• Source records:
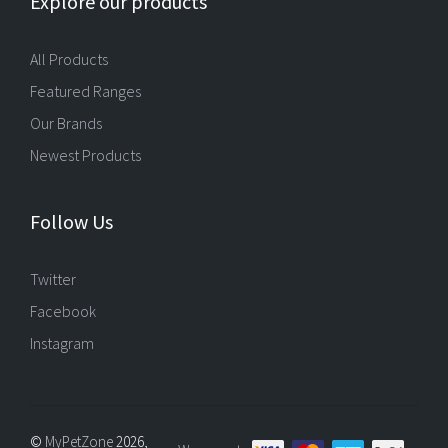
Explore our products
All Products
Featured Ranges
Our Brands
Newest Products
Follow Us
Twitter
Facebook
Instagram
©
MyPetZone
2026,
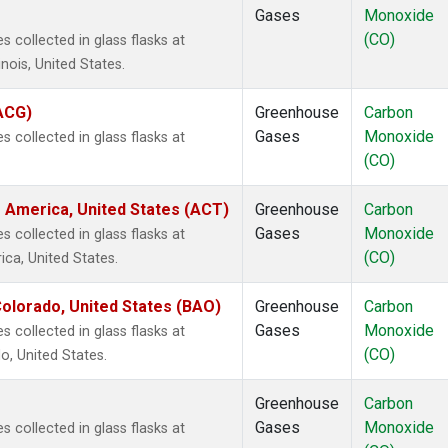
Gases
Monoxide
(CO)
 collected in glass flasks at
inois, United States.
(ACG)
Greenhouse
Carbon
Gases
Monoxide
 collected in glass flasks at
(CO)
 America, United States (ACT)
Greenhouse
Carbon
Gases
Monoxide
 collected in glass flasks at
(CO)
ca, United States.
olorado, United States (BAO)
Greenhouse
Carbon
Gases
Monoxide
 collected in glass flasks at
(CO)
, United States.
Greenhouse
Carbon
Gases
Monoxide
 collected in glass flasks at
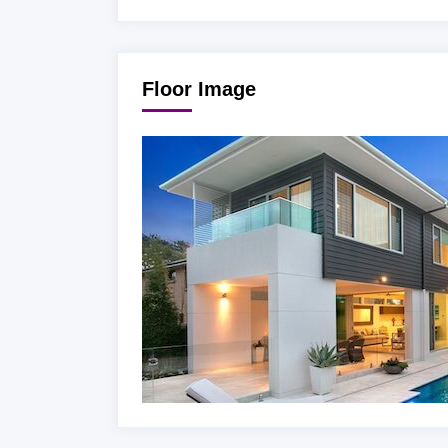
Floor Image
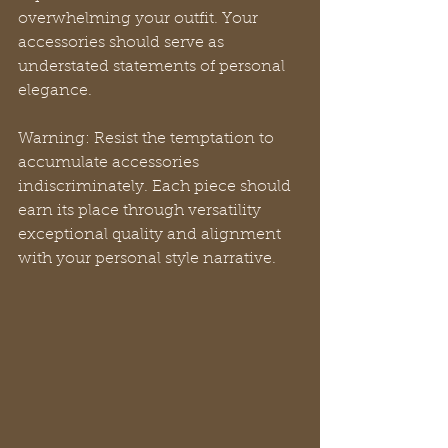
overwhelming your outfit. Your 
accessories should serve as 
understated statements of personal 
elegance.
Warning: Resist the temptation to 
accumulate accessories 
indiscriminately. Each piece should 
earn its place through versatility 
exceptional quality and alignment 
with your personal style narrative.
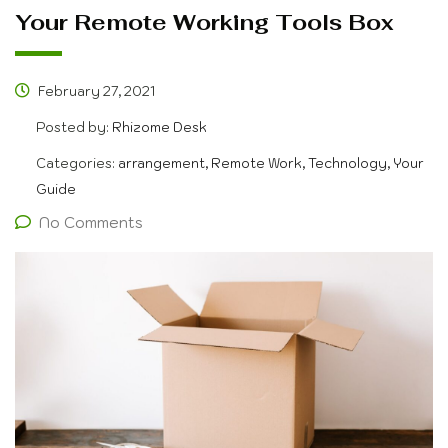
Your Remote Working Tools Box
February 27, 2021
Posted by:
Rhizome Desk
Categories:
arrangement, Remote Work, Technology, Your
Guide
No Comments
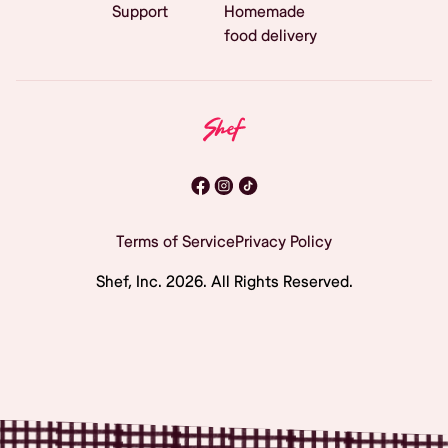
Support
Homemade
food delivery
Terms of Service
Privacy Policy
Shef, Inc.
2026
. All Rights Reserved.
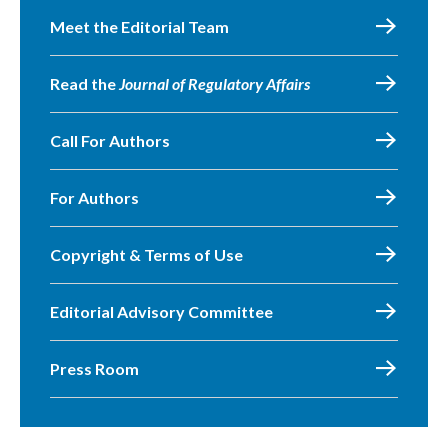
Meet the Editorial Team
Read the
Journal of Regulatory Affairs
Call For Authors
For Authors
Copyright & Terms of Use
Editorial Advisory Committee
Press Room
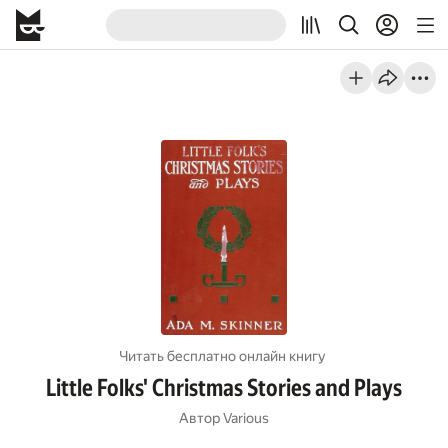
Читать бесплатно онлайн книгу
Little Folks' Christmas Stories and Plays
Автор
Various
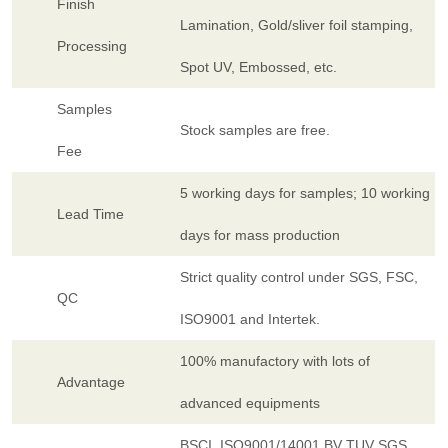
Finish
Lamination, Gold/sliver foil stamping,
Processing
Spot UV, Embossed, etc.
Samples
Stock samples are free.
Fee
5 working days for samples; 10 working
Lead Time
days for mass production
Strict quality control under SGS, FSC,
QC
ISO9001 and Intertek.
100% manufactory with lots of
Advantage
advanced equipments
BSCI, ISO9001/14001,BV TUV SGS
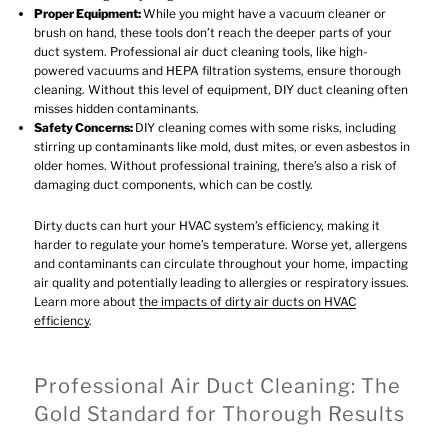
Proper Equipment:
While you might have a vacuum cleaner or
brush on hand, these tools don’t reach the deeper parts of your
duct system. Professional air duct cleaning tools, like high-
powered vacuums and HEPA filtration systems, ensure thorough
cleaning. Without this level of equipment, DIY duct cleaning often
misses hidden contaminants.
Safety Concerns:
DIY cleaning comes with some risks, including
stirring up contaminants like mold, dust mites, or even asbestos in
older homes. Without professional training, there’s also a risk of
damaging duct components, which can be costly.
Dirty ducts can hurt your HVAC system’s efficiency, making it
harder to regulate your home’s temperature. Worse yet, allergens
and contaminants can circulate throughout your home, impacting
air quality and potentially leading to allergies or respiratory issues.
Learn more about
the impacts of dirty air ducts on HVAC
efficiency
.
Professional Air Duct Cleaning: The
Gold Standard for Thorough Results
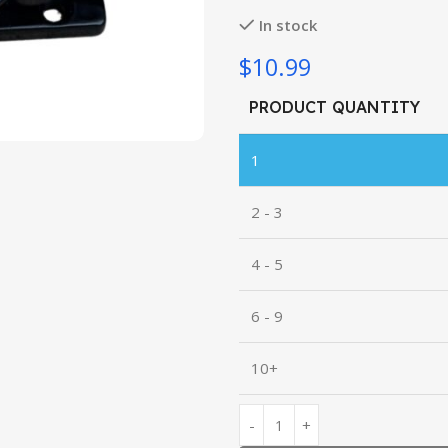
In stock
$10.99
PRODUCT QUANTITY
1
2 - 3
4 - 5
6 - 9
10+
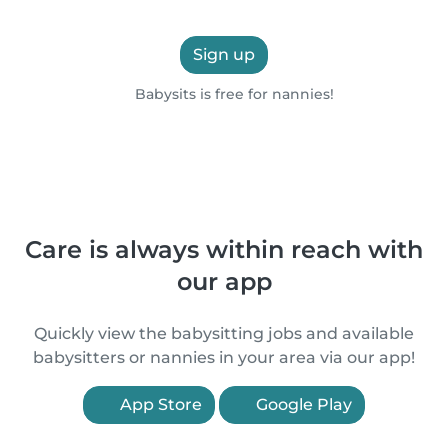
Sign up
Babysits is free for nannies!
Care is always within reach with
our app
Quickly view the babysitting jobs and available
babysitters or nannies in your area via our app!
App Store
Google Play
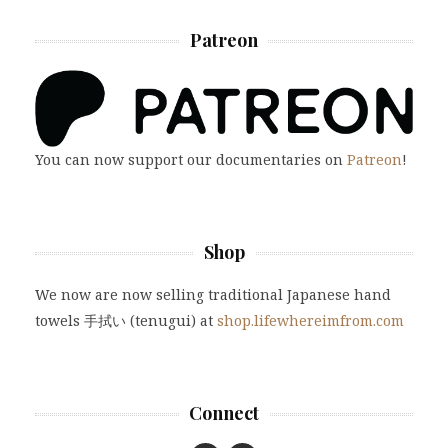
Patreon
You can now support our documentaries on
Patreon
!
Shop
We now are now selling traditional Japanese hand
towels 手拭い (tenugui) at
shop.lifewhereimfrom.com
Connect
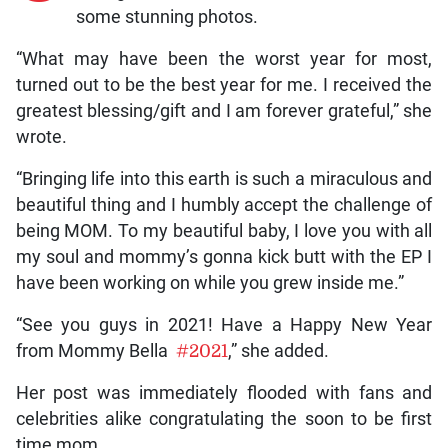
some stunning photos.
“What may have been the worst year for most,
turned out to be the best year for me. I received the
greatest blessing/gift and I am forever grateful,” she
wrote.
“Bringing life into this earth is such a miraculous and
beautiful thing and I humbly accept the challenge of
being MOM. To my beautiful baby, I love you with all
my soul and mommy’s gonna kick butt with the EP I
have been working on while you grew inside me.”
“See you guys in 2021! Have a Happy New Year
from Mommy Bella
#2021
,” she added.
Her post was immediately flooded with fans and
celebrities alike congratulating the soon to be first
time mom.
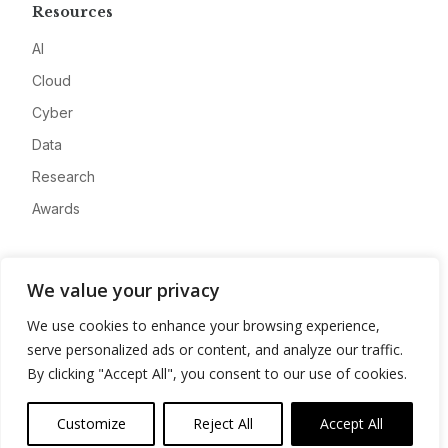
Resources
AI
Cloud
Cyber
Data
Research
Awards
Company
We value your privacy
About
We use cookies to enhance your browsing experience,
Advertise
serve personalized ads or content, and analyze our traffic.
Contact
By clicking "Accept All", you consent to our use of cookies.
Privacy
Customize
Reject All
Accept All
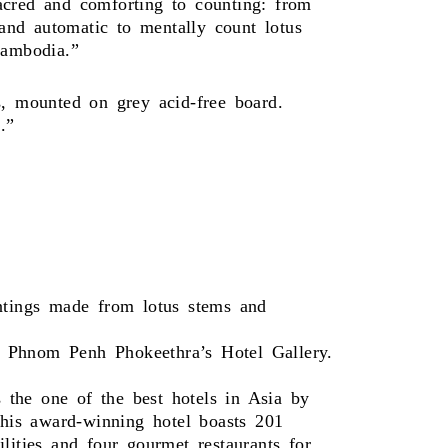
acred and comforting to counting: from
 and automatic to mentally count lotus
Cambodia.”
s, mounted on grey acid-free board.
.”
intings made from lotus stems and
l Phnom Penh Phokeethra’s Hotel Gallery.
 the one of the best hotels in Asia by
his award-winning hotel boasts 201
lities and four gourmet restaurants for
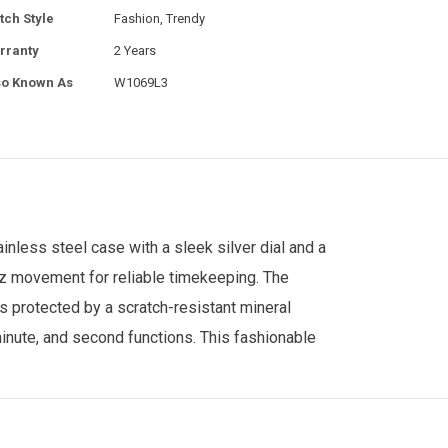
tch Style
Fashion, Trendy
rranty
2 Years
so Known As
W1069L3
less steel case with a sleek silver dial and a
tz movement for reliable timekeeping. The
s protected by a scratch-resistant mineral
 minute, and second functions. This fashionable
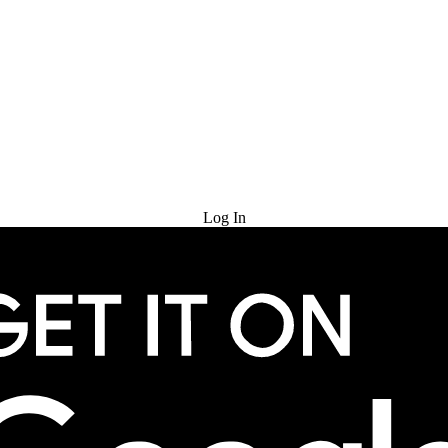
Try for Free
Log In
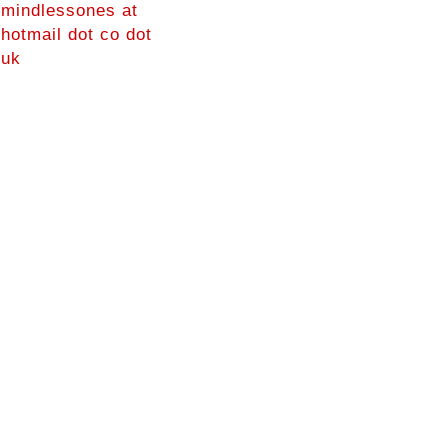
mindlessones at
hotmail dot co dot
uk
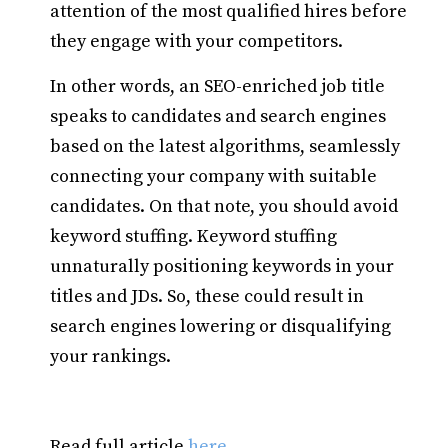
attention of the most qualified hires before
they engage with your competitors.
In other words, an SEO-enriched job title
speaks to candidates and search engines
based on the latest algorithms, seamlessly
connecting your company with suitable
candidates. On that note, you should avoid
keyword stuffing. Keyword stuffing
unnaturally positioning keywords in your
titles and JDs. So, these could result in
search engines lowering or disqualifying
your rankings.
Read full article
here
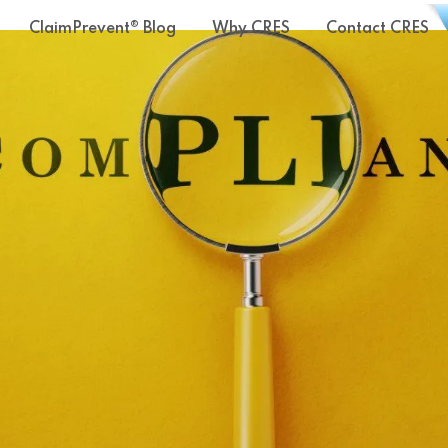
ClaimPrevent® Blog
Why CRES
Contact CRES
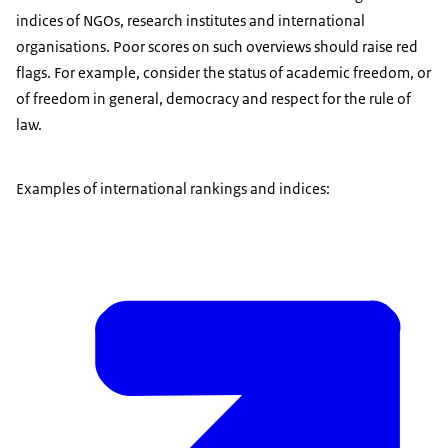
indices of NGOs, research institutes and international
organisations. Poor scores on such overviews should raise red
flags. For example, consider the status of academic freedom, or
of freedom in general, democracy and respect for the rule of
law.
Examples of international rankings and indices:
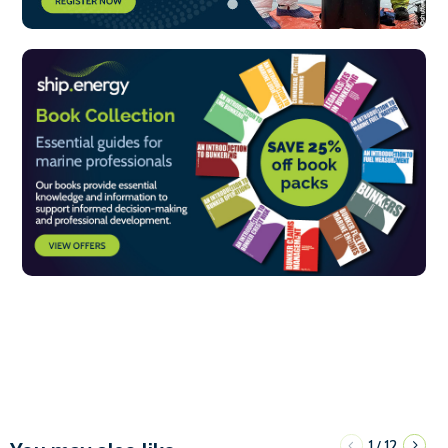
1
12
/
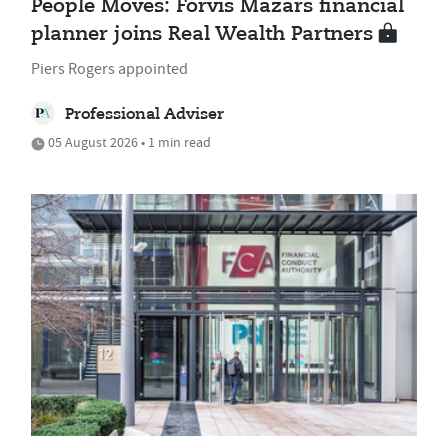
People Moves: Forvis Mazars financial
planner joins Real Wealth Partners
Piers Rogers appointed
Professional Adviser
05 August 2026 • 1 min read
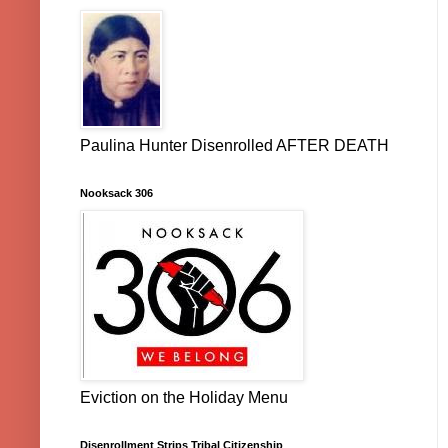
Paulina Hunter Disenrolled AFTER DEATH
Nooksack 306
Eviction on the Holiday Menu
Disenrollment Strips Tribal Citizenship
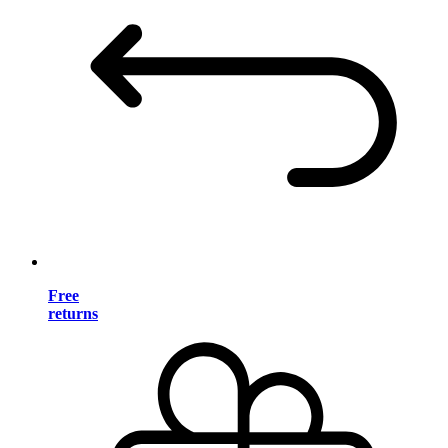
Free
returns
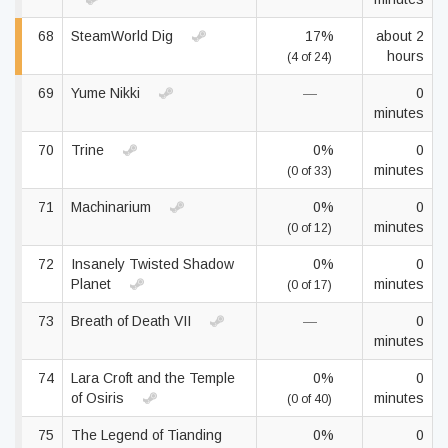
68
SteamWorld Dig
17%
about 2
hours
(4 of 24)
69
Yume Nikki
—
0
minutes
70
Trine
0%
0
minutes
(0 of 33)
71
Machinarium
0%
0
minutes
(0 of 12)
72
Insanely Twisted Shadow
0%
0
Planet
minutes
(0 of 17)
73
Breath of Death VII
—
0
minutes
74
Lara Croft and the Temple
0%
0
of Osiris
minutes
(0 of 40)
75
The Legend of Tianding
0%
0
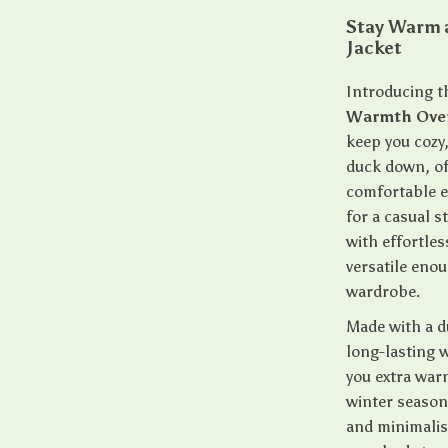
Stay Warm 
Jacket
Introducing t
Warmth Over
keep you cozy,
duck down, off
comfortable e
for a casual 
with effortles
versatile enou
wardrobe.
Made with a du
long-lasting w
you extra war
winter season 
and minimalist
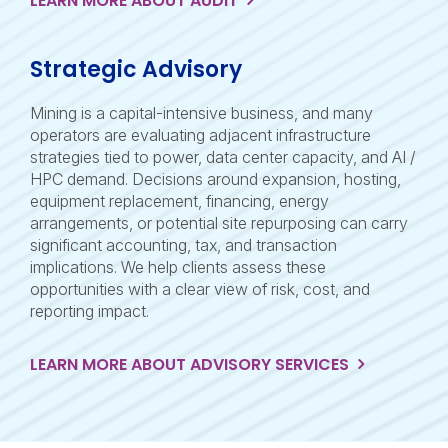
LEARN MORE ABOUT AUDIT
Strategic Advisory
Mining is a capital-intensive business, and many
operators are evaluating adjacent infrastructure
strategies tied to power, data center capacity, and AI /
HPC demand. Decisions around expansion, hosting,
equipment replacement, financing, energy
arrangements, or potential site repurposing can carry
significant accounting, tax, and transaction
implications. We help clients assess these
opportunities with a clear view of risk, cost, and
reporting impact.
LEARN MORE ABOUT ADVISORY SERVICES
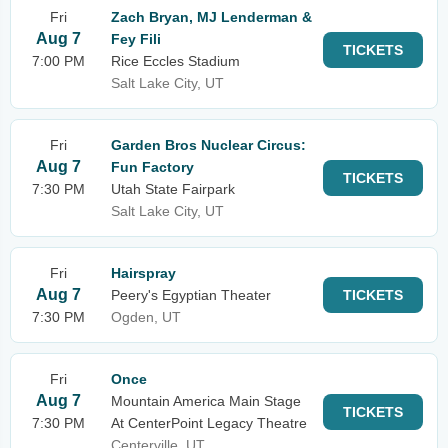
Fri
Zach Bryan, MJ Lenderman &
Aug 7
Fey Fili
TICKETS
7:00 PM
Rice Eccles Stadium
Salt Lake City, UT
Fri
Garden Bros Nuclear Circus:
Aug 7
Fun Factory
TICKETS
7:30 PM
Utah State Fairpark
Salt Lake City, UT
Fri
Hairspray
Aug 7
Peery's Egyptian Theater
TICKETS
7:30 PM
Ogden, UT
Fri
Once
Aug 7
Mountain America Main Stage
TICKETS
7:30 PM
At CenterPoint Legacy Theatre
Centerville, UT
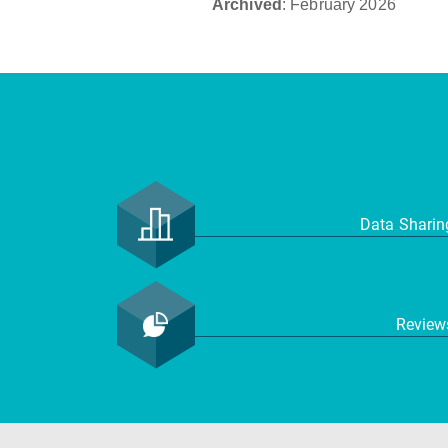
Archived
: February 2026
Data Shari
Revie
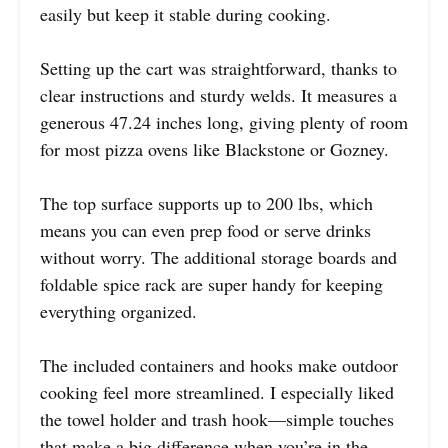
easily but keep it stable during cooking.
Setting up the cart was straightforward, thanks to
clear instructions and sturdy welds. It measures a
generous 47.24 inches long, giving plenty of room
for most pizza ovens like Blackstone or Gozney.
The top surface supports up to 200 lbs, which
means you can even prep food or serve drinks
without worry. The additional storage boards and
foldable spice rack are super handy for keeping
everything organized.
The included containers and hooks make outdoor
cooking feel more streamlined. I especially liked
the towel holder and trash hook—simple touches
that make a big difference when you’re in the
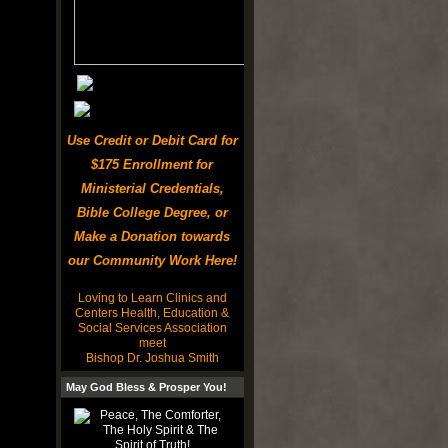
Use Credit or Debit Card for
$175 Enrollment for
Ministerial Credentials,
Bible College Degree, or
Make a Donation towards
our Community Work Here!
Loving to Learn Clinics and
Centers Health, Education &
Social Services Association
meet
Bishop Dr. Joshua Smith
May God Bless & Prosper You!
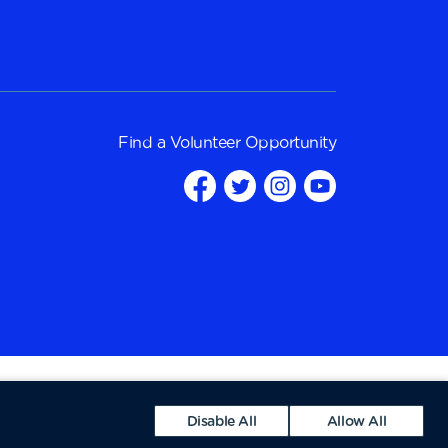
Find a
Volunteer Opportunity
Disable All
Allow All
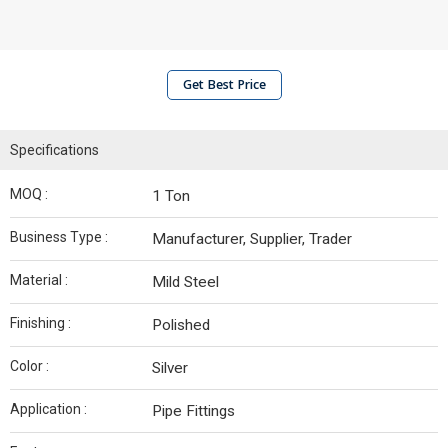
Get Best Price
Specifications
MOQ :
1 Ton
Business Type :
Manufacturer, Supplier, Trader
Material :
Mild Steel
Finishing :
Polished
Color :
Silver
Application :
Pipe Fittings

• Action item:
Your task is to find each line in the entries that contains the string "nannies" and copy it.

• Result:
Babysits is free for nannies!
babysitters or nannies in your area via our app!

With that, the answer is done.